1. When Lehman collapsed in the year 2008 its total liabilities were around $ 600 billion. However given the extent of derivative positions that these financial institutions held at that time. The crisis was new at this stage and too many things were happening together and the entire financial industry not only in the United States but also globally were under stress. Many who were there in the financial markets at that time would remember the kind of rumours that went around about specific banks even in India. Interbank lending had come under stress and there were unprecedented redemptions out of global funds as well as domestic mutual funds.  Infact a mid sized Mutual Fund in India virtually collapsed and was sold overnight. Most Central Banks and Policy makers globally were not ready for the crisis and the response that had to follow. Moreover the germination of the crisis was from the largest economy of the world. 

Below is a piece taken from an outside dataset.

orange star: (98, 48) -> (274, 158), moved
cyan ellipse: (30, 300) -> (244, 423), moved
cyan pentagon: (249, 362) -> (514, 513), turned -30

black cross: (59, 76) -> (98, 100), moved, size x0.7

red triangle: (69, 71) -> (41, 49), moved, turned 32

2. The liabilities of Greece are well documented. As things stand the total market capitalization of all Greek stocks just stands at around $ 20 billion. As such even if the Greek stock markets closes down tomorrow the maximum loss to private shareholders would be not more than $ 10 billion. 

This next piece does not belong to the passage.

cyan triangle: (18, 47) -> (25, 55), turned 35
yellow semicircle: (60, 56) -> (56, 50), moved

3. The total debt of Greece stands at around $ 400 billion. Around 50% of this is held by the Euro zone as part of the bailout of Greece & the ECB which is around  $ 200 billion.  On top of this are the bilateral loans given by Euro zone countries to Greece which is around $ 70 billion and $ 30 billion from the IMF. Even after this there is atleast 50% of the remaining that comes from the Euro zone itself. As such the exposure of investors outside the Euro zone to Greek debt is between $ 10-50 billion as per best estimates. 

4. The total debt of Greece is 175% of GDP. Unemployment in Greece is 25% and Greek GDP has fallen 25% over the last few years. The average percapita income has also declined to a similar extent. This size of debt is clearly unsustainable and in my view Greece has to default now or some years from now.  The best is for debtors to take a haircut now to reduce Greece’s debt to 90-110% of GDP with possibility of a clawback if the Greek economy recovers sharply and this becomes possible some years or decades down the line. However this is unlikely to happen given the egos involved. 

5. The ECB is buying around $ 75 billion of bonds every month. One month’s purchase is greater than the total external (out of Euro zone) liabilities of Greece. 

My overall view on the entire Greek endgame as Greece goes into a referendum to decide (more or less) whether to stay in the Euro zone or not is that Greece is irrelevant to the rest of the world ex of Euro zone. The impact of a possible Greek default and exit from Euro zone will be contained so well that most people are likely to be amazed by it. The global economy is in a recovery phase. The cash positions with global funds are high as fund managers turned wary of the impact of the Greek crisis. There are unlikely to be huge redemptions out of funds because of this crisis and as such the risks of any big selloff are low. 

The state of Euro zone is similar to the Indian PSU banks where the bad debt problem is no longer of the promoters of the companies but of the banks as the liabilities in many cases are so high that the companies are not solvent.  The question is whether to take the bitter pill now or wait in the hope that things will turnaround of their own as the macro situation improves. The contagion impact on other countries out of the PIGS grouping is virtually nonexistent today but was very high in the year 2012. 

In conclusion I believe that the worst for the Indian markets and the Indian economy are behind us now. We should see a strong market performance in the second half of this year despite the FED rate hike Bogey about which I will write later. Any short term sell off is unlikely to sustain.